The foregoing descriptions of the employment agreements between the Company and each of Mr. Kishbauch, Dr. Olek, Dr. Shah and Mr. Truitt, are only summaries and are qualified in their entirety by the full text of the employment agreements, which are filed as Exhibits 10.3, 10.4, 10.5 and 10.6 to this Current Report on Form 8-K.

The foregoing descriptions of the employment arrangements between the Company and each of Dr. Deshpande and Ms. Fenton are only summaries and are qualified in their entirety by the full text of the employment, supplemental severance, and supplemental terms agreements, which are filed as Exhibits 10.1 and 10.2 to this Current Report on Form 8-K.
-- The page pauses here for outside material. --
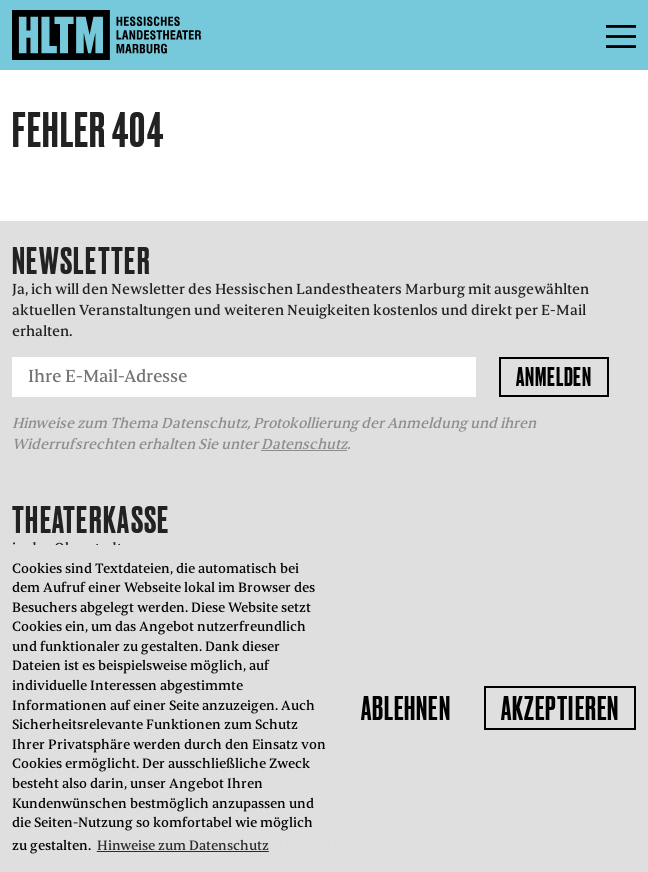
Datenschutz (304, 444)
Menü (576, 35)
Item 9.01. Financial Statements and Exhibits

(d) Exhibits

See Exhibit Index attached hereto.


SIGNATURE

Pursuant to the requirements of the Securities Exchange Act of 1934, as amended, the registrant has duly caused this report to be signed on its behalf by the undersigned hereunto duly authorized.

Date: April 8, 2011

 

ACHILLION PHARMACEUTICALS, INC.
By:  

/s/ Mary Kay Fenton

  Mary Kay Fenton
  Chief Financial Officer


EXHIBIT INDEX

 

Exhibit No.

 

Description

10.1   Second Amended and Restated Employment Agreement and Supplemental Severance Agreement, dated as of March 9, 2010, and Supplemental Terms of Compensation, dated as of April 5, 2011, entered into by the Company and Milind S. Deshpande, Ph.D.
10.2   Second Amended and Restated Employment Agreement and Supplemental Severance Agreement, dated as of March 9, 2010, and Supplemental Terms of Compensation, dated as of April 5, 2011, entered into by the Company and Mary Kay Fenton.
10.3   Employment Agreement entered into by the Company and Michael D. Kishbauch, dated April 5, 2011.
10.4   Employment Agreement entered into by the Company and Elizabeth A. Olek, B.S. Pharm., D.O., M.P.H., dated April 5, 2011.
10.5   Employment Agreement entered into by the Company and Gautam Shah, Ph.D., dated April 5, 2011.
10.6   Employment Agreement entered into by the Company and Joseph Truitt, dated April 5, 2011.